▶ [ASSIGNMENT]
Make a word-for-word copy of the entries below from their first line through the line with "能打开steam的免费加速器 (291, 2411)", and add nothing.

◆ ◆ ◆ ◆ ◆ ◆ ◆

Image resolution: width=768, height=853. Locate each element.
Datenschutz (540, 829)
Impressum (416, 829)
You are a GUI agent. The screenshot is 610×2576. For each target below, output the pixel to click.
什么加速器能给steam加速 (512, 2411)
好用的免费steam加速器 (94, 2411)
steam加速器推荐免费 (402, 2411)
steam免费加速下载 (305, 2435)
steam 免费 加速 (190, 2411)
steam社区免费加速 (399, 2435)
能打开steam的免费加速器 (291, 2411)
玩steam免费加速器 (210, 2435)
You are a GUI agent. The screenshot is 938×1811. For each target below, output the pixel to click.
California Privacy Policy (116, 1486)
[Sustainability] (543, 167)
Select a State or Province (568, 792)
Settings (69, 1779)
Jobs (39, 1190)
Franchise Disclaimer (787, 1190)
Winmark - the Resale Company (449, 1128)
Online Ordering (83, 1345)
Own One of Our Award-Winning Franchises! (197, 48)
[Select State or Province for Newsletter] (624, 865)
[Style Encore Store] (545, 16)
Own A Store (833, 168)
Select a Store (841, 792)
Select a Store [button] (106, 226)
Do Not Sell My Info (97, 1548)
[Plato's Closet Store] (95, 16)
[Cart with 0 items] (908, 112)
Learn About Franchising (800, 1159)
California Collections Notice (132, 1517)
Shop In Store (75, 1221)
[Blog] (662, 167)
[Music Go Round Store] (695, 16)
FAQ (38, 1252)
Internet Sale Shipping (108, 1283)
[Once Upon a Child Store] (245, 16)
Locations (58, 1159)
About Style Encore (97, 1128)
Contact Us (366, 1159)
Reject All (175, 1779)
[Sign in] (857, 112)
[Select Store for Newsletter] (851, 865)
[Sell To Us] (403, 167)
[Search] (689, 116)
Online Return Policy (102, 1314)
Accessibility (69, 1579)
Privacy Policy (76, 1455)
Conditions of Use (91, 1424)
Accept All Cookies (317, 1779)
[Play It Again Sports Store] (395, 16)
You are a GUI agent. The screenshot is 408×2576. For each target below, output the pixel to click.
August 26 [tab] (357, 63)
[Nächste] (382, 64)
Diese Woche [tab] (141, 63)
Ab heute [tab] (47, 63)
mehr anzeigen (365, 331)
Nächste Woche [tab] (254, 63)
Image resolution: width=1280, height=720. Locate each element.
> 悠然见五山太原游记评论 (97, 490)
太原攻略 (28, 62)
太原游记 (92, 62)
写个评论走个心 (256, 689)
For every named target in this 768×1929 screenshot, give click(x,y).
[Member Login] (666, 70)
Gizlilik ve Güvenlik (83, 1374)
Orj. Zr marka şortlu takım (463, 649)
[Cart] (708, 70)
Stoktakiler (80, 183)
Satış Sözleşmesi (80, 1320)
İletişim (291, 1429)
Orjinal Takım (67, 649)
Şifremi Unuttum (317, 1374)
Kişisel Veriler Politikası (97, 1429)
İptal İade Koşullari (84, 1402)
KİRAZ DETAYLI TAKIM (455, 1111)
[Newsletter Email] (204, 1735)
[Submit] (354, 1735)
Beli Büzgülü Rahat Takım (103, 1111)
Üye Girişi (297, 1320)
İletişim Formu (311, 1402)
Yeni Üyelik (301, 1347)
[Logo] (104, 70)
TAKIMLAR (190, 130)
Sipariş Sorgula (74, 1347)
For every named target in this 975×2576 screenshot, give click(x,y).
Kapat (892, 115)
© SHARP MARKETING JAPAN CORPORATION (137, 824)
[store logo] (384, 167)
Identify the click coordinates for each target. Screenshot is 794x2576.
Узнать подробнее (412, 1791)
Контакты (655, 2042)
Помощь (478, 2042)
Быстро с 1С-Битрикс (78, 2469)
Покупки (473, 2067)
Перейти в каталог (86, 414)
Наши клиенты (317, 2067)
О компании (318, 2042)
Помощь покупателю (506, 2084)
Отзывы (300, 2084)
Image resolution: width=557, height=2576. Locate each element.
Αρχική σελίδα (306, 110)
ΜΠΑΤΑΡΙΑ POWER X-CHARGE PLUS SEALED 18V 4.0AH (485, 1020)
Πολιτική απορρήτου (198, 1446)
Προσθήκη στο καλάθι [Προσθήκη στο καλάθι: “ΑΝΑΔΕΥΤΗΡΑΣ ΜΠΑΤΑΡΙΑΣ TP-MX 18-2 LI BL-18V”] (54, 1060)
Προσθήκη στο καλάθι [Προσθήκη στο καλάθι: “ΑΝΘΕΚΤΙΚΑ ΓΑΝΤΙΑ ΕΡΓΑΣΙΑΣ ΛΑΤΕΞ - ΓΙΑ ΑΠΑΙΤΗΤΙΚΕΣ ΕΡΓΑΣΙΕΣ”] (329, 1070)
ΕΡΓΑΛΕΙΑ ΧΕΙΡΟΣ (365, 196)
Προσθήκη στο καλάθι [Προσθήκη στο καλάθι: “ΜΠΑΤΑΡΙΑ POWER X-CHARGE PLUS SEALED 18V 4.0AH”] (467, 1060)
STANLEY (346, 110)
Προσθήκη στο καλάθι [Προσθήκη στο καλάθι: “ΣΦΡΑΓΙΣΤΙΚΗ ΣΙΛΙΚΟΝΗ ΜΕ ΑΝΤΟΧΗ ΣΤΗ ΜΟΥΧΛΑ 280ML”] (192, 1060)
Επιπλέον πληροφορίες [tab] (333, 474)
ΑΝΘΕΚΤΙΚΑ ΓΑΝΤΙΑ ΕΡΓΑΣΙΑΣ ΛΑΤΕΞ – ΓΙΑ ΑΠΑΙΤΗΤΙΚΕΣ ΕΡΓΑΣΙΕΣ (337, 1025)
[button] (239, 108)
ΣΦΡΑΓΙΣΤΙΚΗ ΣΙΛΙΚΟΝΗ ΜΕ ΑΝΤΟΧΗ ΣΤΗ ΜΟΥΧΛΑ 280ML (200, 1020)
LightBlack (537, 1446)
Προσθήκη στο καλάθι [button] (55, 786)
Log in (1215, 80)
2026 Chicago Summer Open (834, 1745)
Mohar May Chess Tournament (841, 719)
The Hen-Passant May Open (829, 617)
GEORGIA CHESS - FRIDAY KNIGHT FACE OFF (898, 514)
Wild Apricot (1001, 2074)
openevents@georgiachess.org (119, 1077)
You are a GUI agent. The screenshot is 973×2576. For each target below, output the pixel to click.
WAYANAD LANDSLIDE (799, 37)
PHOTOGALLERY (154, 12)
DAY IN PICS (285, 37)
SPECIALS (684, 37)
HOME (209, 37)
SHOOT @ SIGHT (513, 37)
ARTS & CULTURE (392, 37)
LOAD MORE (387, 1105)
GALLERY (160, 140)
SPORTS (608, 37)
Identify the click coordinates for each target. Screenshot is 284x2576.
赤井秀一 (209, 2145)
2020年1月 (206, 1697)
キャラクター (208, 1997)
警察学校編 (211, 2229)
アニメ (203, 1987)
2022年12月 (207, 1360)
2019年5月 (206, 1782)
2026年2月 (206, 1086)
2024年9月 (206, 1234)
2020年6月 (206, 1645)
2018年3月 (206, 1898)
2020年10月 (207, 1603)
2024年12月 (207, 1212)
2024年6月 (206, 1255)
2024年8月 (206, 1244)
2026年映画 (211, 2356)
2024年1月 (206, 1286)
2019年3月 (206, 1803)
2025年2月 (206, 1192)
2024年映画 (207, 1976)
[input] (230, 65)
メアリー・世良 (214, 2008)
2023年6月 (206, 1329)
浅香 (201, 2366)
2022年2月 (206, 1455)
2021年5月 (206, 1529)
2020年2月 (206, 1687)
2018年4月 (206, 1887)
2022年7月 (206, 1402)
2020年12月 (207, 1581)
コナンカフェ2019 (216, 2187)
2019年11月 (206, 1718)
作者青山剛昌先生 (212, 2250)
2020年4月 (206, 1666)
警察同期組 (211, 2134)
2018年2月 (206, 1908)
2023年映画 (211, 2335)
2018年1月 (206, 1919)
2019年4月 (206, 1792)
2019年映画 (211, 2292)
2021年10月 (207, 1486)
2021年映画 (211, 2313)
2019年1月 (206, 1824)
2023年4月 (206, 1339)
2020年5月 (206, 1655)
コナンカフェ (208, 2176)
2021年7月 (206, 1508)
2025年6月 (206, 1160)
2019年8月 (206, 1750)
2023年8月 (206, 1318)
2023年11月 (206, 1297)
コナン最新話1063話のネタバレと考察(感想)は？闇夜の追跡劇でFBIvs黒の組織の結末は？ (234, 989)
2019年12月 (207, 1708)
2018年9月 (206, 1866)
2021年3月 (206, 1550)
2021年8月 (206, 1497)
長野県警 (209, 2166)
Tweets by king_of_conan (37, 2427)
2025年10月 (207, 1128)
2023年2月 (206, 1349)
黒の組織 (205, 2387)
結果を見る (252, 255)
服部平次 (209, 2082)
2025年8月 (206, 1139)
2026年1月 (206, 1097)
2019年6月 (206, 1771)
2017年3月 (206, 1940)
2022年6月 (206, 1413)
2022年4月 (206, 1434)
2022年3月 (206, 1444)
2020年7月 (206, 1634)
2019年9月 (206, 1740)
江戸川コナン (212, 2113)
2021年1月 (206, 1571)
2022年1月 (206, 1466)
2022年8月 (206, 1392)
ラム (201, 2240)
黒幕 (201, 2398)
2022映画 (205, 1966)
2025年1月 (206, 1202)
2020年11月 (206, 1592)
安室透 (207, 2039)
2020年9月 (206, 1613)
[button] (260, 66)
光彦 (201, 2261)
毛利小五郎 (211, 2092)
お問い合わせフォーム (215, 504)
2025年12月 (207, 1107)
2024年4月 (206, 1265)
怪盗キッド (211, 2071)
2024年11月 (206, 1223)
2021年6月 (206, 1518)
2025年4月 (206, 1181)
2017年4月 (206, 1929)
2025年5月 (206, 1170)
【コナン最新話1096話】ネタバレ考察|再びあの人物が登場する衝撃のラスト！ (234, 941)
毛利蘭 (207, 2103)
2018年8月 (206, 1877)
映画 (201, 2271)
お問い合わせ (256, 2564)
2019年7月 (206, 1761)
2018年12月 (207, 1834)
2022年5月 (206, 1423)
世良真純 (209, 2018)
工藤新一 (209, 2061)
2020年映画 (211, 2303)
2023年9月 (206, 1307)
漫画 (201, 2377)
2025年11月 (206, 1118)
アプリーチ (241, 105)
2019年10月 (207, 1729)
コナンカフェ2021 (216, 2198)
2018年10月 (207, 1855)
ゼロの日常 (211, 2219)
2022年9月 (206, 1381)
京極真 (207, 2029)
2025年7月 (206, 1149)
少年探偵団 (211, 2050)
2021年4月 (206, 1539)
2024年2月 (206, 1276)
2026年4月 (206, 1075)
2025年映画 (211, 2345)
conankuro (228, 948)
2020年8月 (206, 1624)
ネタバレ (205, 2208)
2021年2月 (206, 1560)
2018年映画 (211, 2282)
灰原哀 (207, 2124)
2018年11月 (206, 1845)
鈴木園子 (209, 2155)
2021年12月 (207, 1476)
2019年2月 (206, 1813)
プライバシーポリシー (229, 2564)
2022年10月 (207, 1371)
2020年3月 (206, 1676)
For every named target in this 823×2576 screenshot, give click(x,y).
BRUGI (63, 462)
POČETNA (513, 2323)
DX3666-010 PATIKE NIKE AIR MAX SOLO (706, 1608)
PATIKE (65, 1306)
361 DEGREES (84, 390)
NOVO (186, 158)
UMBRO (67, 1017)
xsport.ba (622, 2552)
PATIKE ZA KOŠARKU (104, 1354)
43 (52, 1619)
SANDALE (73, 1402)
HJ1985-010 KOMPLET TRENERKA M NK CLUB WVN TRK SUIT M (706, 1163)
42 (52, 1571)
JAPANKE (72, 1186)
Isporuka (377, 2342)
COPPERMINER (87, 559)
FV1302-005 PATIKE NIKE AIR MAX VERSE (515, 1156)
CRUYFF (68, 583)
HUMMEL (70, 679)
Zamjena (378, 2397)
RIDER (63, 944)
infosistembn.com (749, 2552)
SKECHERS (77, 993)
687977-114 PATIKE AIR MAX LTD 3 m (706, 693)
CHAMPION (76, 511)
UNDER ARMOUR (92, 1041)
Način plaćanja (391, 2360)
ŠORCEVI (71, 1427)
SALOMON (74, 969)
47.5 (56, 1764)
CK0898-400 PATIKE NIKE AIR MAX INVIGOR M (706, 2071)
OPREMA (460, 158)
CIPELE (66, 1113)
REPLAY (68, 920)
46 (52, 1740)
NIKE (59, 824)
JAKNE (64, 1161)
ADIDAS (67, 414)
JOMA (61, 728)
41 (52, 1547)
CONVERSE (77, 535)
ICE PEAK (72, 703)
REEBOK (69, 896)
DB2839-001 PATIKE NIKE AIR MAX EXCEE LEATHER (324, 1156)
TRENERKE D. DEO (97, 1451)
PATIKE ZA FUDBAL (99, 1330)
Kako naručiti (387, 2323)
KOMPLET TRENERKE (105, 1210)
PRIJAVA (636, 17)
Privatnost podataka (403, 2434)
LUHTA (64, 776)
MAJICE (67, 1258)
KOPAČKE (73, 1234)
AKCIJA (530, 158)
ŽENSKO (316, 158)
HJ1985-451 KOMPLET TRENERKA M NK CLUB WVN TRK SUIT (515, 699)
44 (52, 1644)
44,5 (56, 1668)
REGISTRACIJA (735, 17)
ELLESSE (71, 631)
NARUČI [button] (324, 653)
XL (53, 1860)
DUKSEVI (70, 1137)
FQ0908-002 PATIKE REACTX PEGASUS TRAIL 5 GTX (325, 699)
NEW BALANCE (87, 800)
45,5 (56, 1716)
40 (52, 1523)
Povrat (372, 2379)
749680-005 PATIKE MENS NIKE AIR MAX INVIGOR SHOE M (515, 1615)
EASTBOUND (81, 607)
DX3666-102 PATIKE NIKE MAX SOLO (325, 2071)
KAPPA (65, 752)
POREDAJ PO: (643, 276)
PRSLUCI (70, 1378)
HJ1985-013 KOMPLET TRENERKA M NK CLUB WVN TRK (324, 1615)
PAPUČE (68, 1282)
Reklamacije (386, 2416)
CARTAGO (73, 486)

◆ ◆ ◆ ◆ ◆ ◆ ◆

▶ [PROBLEM SOLUTION]
Image resolution: width=768, height=853. Locate each element.
Datenschutz (540, 829)
Impressum (416, 829)
You are a GUI agent. The screenshot is 610×2576. For each target below, output the pixel to click.
什么加速器能给steam加速 (512, 2411)
好用的免费steam加速器 (94, 2411)
steam加速器推荐免费 (402, 2411)
steam免费加速下载 (305, 2435)
steam 免费 加速 (190, 2411)
steam社区免费加速 (399, 2435)
能打开steam的免费加速器 (291, 2411)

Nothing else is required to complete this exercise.